Por Debajo de la Mesa
¿Quién corta el jamón mientras cortamos alegremente el salame?
Todo intento por cuestionar la diversidad que se sienta a la mesa recibe arroz a granel. Es comprensible. Si algo ha logrado la gastronomía es convocar –al menos en el discurso- a la unión de los intereses particulares. Si la política es disenso y atomización, la gastronomía se presenta como reconciliación y comunión. El desprestigio de la primera como agente de articulación y cohesión social tiene en la segunda su contraparte esperanzadora. El punto de quiebre parece haber ocurrido entre 1984 y 1994. Quien haya entrevistado a los protagonistas de la feria Mistura puede darse cuenta de lo mucho que sus historias se parecen entre sí. Sus canastas familiares colapsaron por la inflación, los despidos masivos los dejaron en la calle y el terrorismo los terminó de arrojar a la informalidad. Como la mayoría tenía buen paladar –y era la comida lo que más escaseaba- se dedicaron a llevar a la vereda sus platillos caseros. No más pan popular ni leche Enci. Veinte años después, tienen la capacidad para pagar S/. 30 mil por el alquiler de un stand en la feria y servir mil porciones diarias durante diez días. Evidentemente, no quieren saber nada del gobierno ni de cualquier tema que suene a política.

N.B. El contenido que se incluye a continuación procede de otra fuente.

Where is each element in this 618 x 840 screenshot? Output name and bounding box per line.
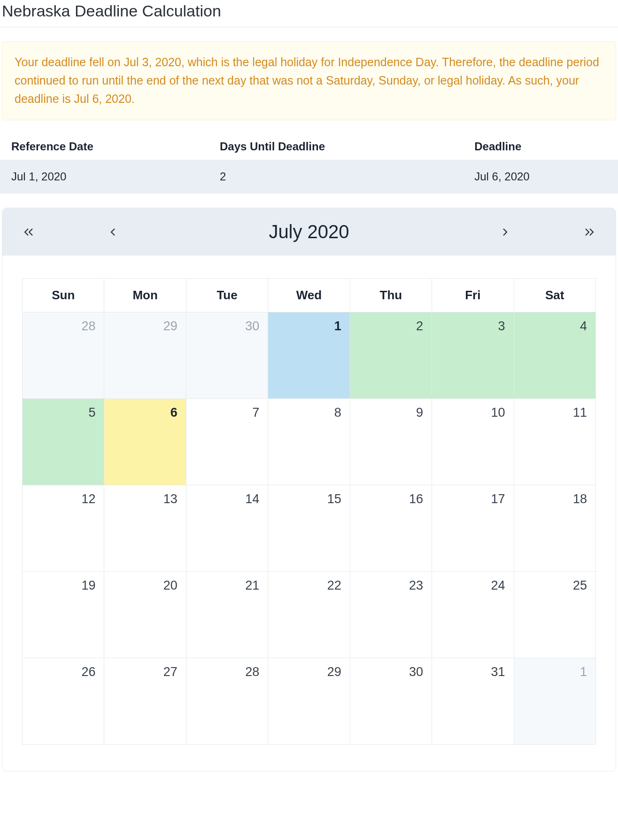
next-year-button[interactable] — [580, 225, 599, 239]
calendar-day[interactable]: 22 — [268, 572, 350, 658]
chevron-double-left-icon — [23, 227, 34, 237]
calendar-header: July 2020 — [2, 208, 616, 256]
prev-month-button[interactable] — [104, 225, 123, 239]
calendar-day[interactable]: 13 — [104, 485, 186, 572]
calendar-day[interactable]: 30 — [350, 658, 432, 745]
chevron-double-right-icon — [584, 227, 595, 237]
next-month-button[interactable] — [495, 225, 514, 239]
chevron-left-icon — [108, 227, 118, 237]
calendar-day[interactable]: 18 — [514, 485, 595, 572]
calendar-day[interactable]: 15 — [268, 485, 350, 572]
calendar-day[interactable]: 26 — [23, 658, 104, 745]
calendar-month-label: July 2020 — [123, 221, 495, 242]
col-deadline: Deadline — [463, 133, 618, 160]
calendar-day[interactable]: 16 — [350, 485, 432, 572]
holiday-notice: Your deadline fell on Jul 3, 2020, which… — [2, 41, 616, 120]
calendar-day[interactable]: 9 — [350, 399, 432, 485]
calendar-row: 567891011 — [23, 399, 596, 485]
weekday-sun: Sun — [23, 279, 104, 312]
calendar-day[interactable]: 28 — [23, 312, 104, 399]
calendar-day[interactable]: 21 — [186, 572, 268, 658]
calendar-day[interactable]: 2 — [350, 312, 432, 399]
calendar-day[interactable]: 4 — [514, 312, 595, 399]
calendar-day[interactable]: 29 — [268, 658, 350, 745]
calendar-day[interactable]: 25 — [514, 572, 595, 658]
calendar-day[interactable]: 30 — [186, 312, 268, 399]
calendar-day[interactable]: 10 — [432, 399, 514, 485]
calendar-day[interactable]: 28 — [186, 658, 268, 745]
calendar-day[interactable]: 19 — [23, 572, 104, 658]
calendar-day[interactable]: 27 — [104, 658, 186, 745]
deadline-value: Jul 6, 2020 — [463, 160, 618, 194]
calendar-day[interactable]: 12 — [23, 485, 104, 572]
weekday-mon: Mon — [104, 279, 186, 312]
calendar-row: 12131415161718 — [23, 485, 596, 572]
calendar-day[interactable]: 6 — [104, 399, 186, 485]
calendar-day[interactable]: 5 — [23, 399, 104, 485]
table-row: Jul 1, 2020 2 Jul 6, 2020 — [0, 160, 618, 194]
col-days-until-deadline: Days Until Deadline — [209, 133, 463, 160]
weekday-tue: Tue — [186, 279, 268, 312]
col-reference-date: Reference Date — [0, 133, 209, 160]
calendar-day[interactable]: 1 — [268, 312, 350, 399]
days-until-value: 2 — [209, 160, 463, 194]
calendar-day[interactable]: 31 — [432, 658, 514, 745]
weekday-thu: Thu — [350, 279, 432, 312]
calendar-day[interactable]: 7 — [186, 399, 268, 485]
calendar-panel: July 2020 Sun Mon Tue Wed Thu Fri — [2, 208, 616, 771]
prev-year-button[interactable] — [19, 225, 38, 239]
calendar-day[interactable]: 8 — [268, 399, 350, 485]
calendar-row: 2829301234 — [23, 312, 596, 399]
calendar-day[interactable]: 20 — [104, 572, 186, 658]
calendar-day[interactable]: 14 — [186, 485, 268, 572]
calendar-day[interactable]: 11 — [514, 399, 595, 485]
weekday-fri: Fri — [432, 279, 514, 312]
calendar-day[interactable]: 17 — [432, 485, 514, 572]
weekday-sat: Sat — [514, 279, 595, 312]
calendar-day[interactable]: 23 — [350, 572, 432, 658]
calendar-day[interactable]: 29 — [104, 312, 186, 399]
calendar-row: 2627282930311 — [23, 658, 596, 745]
calendar-day[interactable]: 24 — [432, 572, 514, 658]
calendar-day[interactable]: 1 — [514, 658, 595, 745]
calendar-grid: Sun Mon Tue Wed Thu Fri Sat 282930123456… — [22, 278, 596, 745]
page-title: Nebraska Deadline Calculation — [0, 0, 618, 27]
deadline-summary-table: Reference Date Days Until Deadline Deadl… — [0, 133, 618, 194]
chevron-right-icon — [500, 227, 510, 237]
reference-date-value: Jul 1, 2020 — [0, 160, 209, 194]
calendar-row: 19202122232425 — [23, 572, 596, 658]
weekday-wed: Wed — [268, 279, 350, 312]
calendar-day[interactable]: 3 — [432, 312, 514, 399]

Felipe Osterling (PPC) y Gastón Acurio (AP) no merecerán el reconocimiento de una ciudadanía siempre ajena a la desprestigiada labor legislativa. Pero sí sus hijos. Los descendientes de familias como Berckemeyer o Piqueras ya no buscan continuar la tradición de manejar alguna embajada o una curul. Ahora prefieren colgarse el prestigioso mandil de chef.
La gastronomía ha demostrado su fabuloso poder productivo y económico. Pero, ¿quién corta el jamón mientras cortamos alegremente el salame? El riesgo de extrapolar el armonioso discurso culinario a todo un país es cubrir con un velo (o un mantel) lo que sucede por debajo de la mesa. Porque la política peruana subsiste, aunque nos pese, al igual que los conflictos y fricciones sociales.
La imagen de un Perú gourmet es la de un país multicultural y atemporal que invisibiliza sus conflictos. Un súmmum de diversidad sin perspectiva histórica. Una mesa redonda donde nadie se sienta a la cabecera. Basta una mirada al comercial de la Marca Perú para ver un discurso que omite las fricciones históricas que hicieron posible la misma gastronomía que se festeja. ¿Y cuál es el problema? se preguntan los comensales con la boca llena. Son varios. En primer lugar, que la arcadia post colonial de Perú, Nebraska, corre el riesgo de celebrar una diversidad apolítica y, entonces, ficticia. Un mismo agricultor puneño puede ser considerado un artista en el cultivo del café y un salvaje electarado a la hora de las urnas. Se aplauden las expresiones musicales, culinarias y deportivas de artistas provincianos como Magaly Solier. Pero pobre de ella si decide hablar de política. En segundo lugar, el peligro es naturalizar, validar e incluso glamourizar fenómenos como la esclavitud. No nos sorprende, por ejemplo, que Teresa Izquierdo haya muerto como la cocinera de la misma familia para la que cocinó su madre y su abuela. O que el talento de Javier Wong sea el resultado de la inmigración de culíes.
Pero hay otro problema en esa visión ahistórica. Una mirada al pasado puede develar el rol crucial que ha tenido la comida a la hora de la manipulación, el populismo y la demagogia. Muchas de las bases chapistas se consiguieron reclutando niños por un plato de picada. Y pocas promesas tan efectivas como el pan con libertad para justificar los dolorosos y traumáticos reacomodos. Pero nada nos duele demasiado, y cada golpe parece ser solo un aperitivo, como recuerda González Prada, porque “desde las azotaínas chilenas se nota en el país una furiosa rabia de comer”. Mientras las masas eran compradas a granel, las élites eran sensualizadas a través de los banquetes. Durante las últimas elecciones presidenciales –creación heroica- las unas aprendieron a manipular a las otras directamente a través de canastas sanisidrinas.
El aceite extra virgen de la gastronomía ha servido para lubricar socialmente las asperezas de cualquier autoritarismo. Allí están los banquetes que los Miró Quesada le ofrecían a Sánchez Cerro, la parrillada en la Diroes, el pisco con butifarra y las corvinas fritas nadando en su limón. El ensayista lo explicó mejor a inicios del siglo pasado: “abundan hombres que teniendo una copa de vino y un churrasco, viven dichosos sin importarles nada que un bárbaro de charreteras nos desplume y nos abalee ni que otro bárbaro de tiros cortos nos desnude y nos ahogue en una pila de agua bendita”.
Toda oposición puede disolverse en un buen potaje, y todo disenso se resuelve con una buena comida. Lo supieron líderes políticos como Haya de la Torre o Agustín Mantilla (hay que ir al Chelsea de los Mantilla, extraordinario restaurante trujillano). Como dijo Antauro Humala, la mesa está servida.